This rule is the correct one, and I'm very much against changing it.
> [...] but some of Django's own template tags (e.g. `widthratio`) don't adhere to
> this policy.
These are bugs, and should be fixed.
> I'd like to see a move towards consistent exception handling in
> templates for template tags and filters. I'd like to see no exceptions
> silenced by default, but provide a way for template authors to
> conditionally silence exceptions in fragments of their templates.

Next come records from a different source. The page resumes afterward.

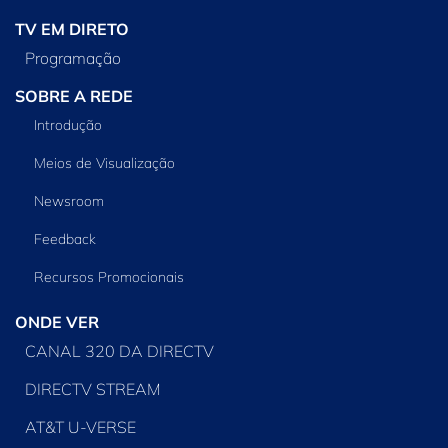
TV EM DIRETO
Programação
SOBRE A REDE
Introdução
Meios de Visualização
Newsroom
Feedback
Recursos Promocionais
ONDE VER
CANAL 320 DA DIRECTV
DIRECTV STREAM
AT&T U-VERSE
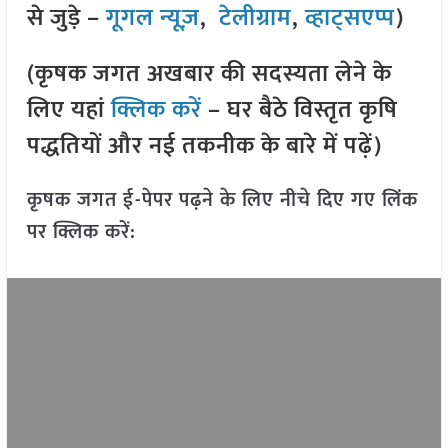
से जुड़े –
गूगल न्यूज़
,
टेलीग्राम
,
व्हाट्सएप्प
)
(कृषक जगत अखबार की सदस्यता लेने के
लिए यहां
क्लिक करें
– घर बैठे विस्तृत कृषि
पद्धतियों और नई तकनीक के बारे में पढ़ें)
कृषक जगत ई-पेपर पढ़ने के लिए नीचे दिए गए लिंक
पर क्लिक करें:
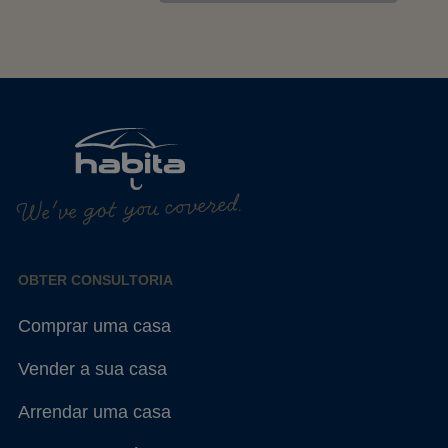
We've got you covered.
OBTER CONSULTORIA
Comprar uma casa
Vender a sua casa
Arrendar uma casa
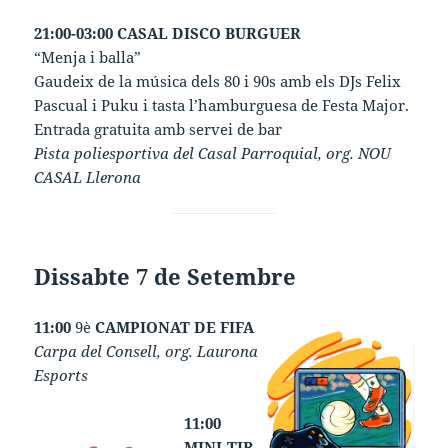
21:00-03:00 CASAL DISCO BURGUER
“Menja i balla”
Gaudeix de la música dels 80 i 90s amb els DJs Felix
Pascual i Puku i tasta l’hamburguesa de Festa Major.
Entrada gratuita amb servei de bar
Pista poliesportiva del Casal Parroquial, org. NOU
CASAL Llerona
Dissabte 7 de Setembre
11:00
9è
CAMPIONAT DE FIFA
Carpa del Consell, org. Laurona
Esports
11:00
MINI-TIR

> Perhaps with a block tag.
I'm against this, for a whole host of reasons — the crux of which
comes down to the philosophy that templates are *not* a programming
language, and introducing a try/except concept into them is about
seven steps too far.
The point of the template language is to give front end designers and
developers the space to explore without the persnicketiness a
so-called "real" programming language introduces. What you're asking
for here is to fundamentally change the philosophy of the template
language. If you disagree that fundamentally with the ideas behind the
template language I really think you'll be better off finding another
one than trying to swim upstream.
> Should built-in template tags follow the advice given in the docs, and
> never raise `TemplateSyntaxError` in their `render()` function?

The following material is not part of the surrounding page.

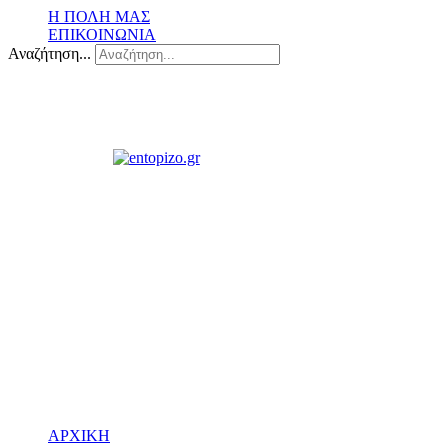
Η ΠΟΛΗ ΜΑΣ
ΕΠΙΚΟΙΝΩΝΙΑ
Αναζήτηση...
ΑΡΧΙΚΗ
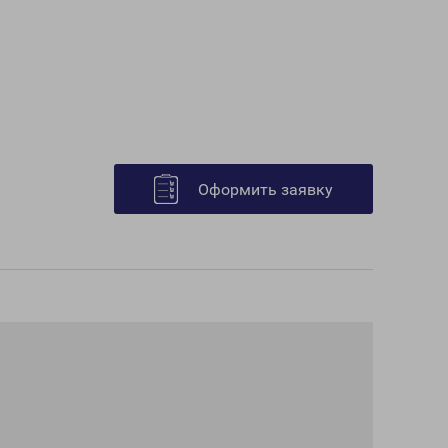
Оформить заявку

Yes; the two instances you mentioned are bugs and should be fixed.
Jacob
I agree with what you propose but AFAIK it's not easy to solve without
doing frame analysis (I'd say that feature is not worth doing such
hacks). That's because of the way `hasattr` is implemented:
def hasattr(obj, attr):
try:
getattr(obj, attr)
return True
except AttributeError:
return False
This code directly mirrors the code found in CPython and implies that
/hasattr "executes" properties/.
So there's no way to figure out whether an attribute exists without
executing the code of properties.
Jonas
--
Django + MongoDB: http://django-mongodb.org
Secondly, there is the inconsistent behaviour between production and
development environments related to the `TEMPLATE_DEBUG` setting. I
think that if an exception is intentionally silenced in production, it
should also be intentionally silenced with `TEMPLATE_DEBUG = True`, to
allow for consistent behaviour during development.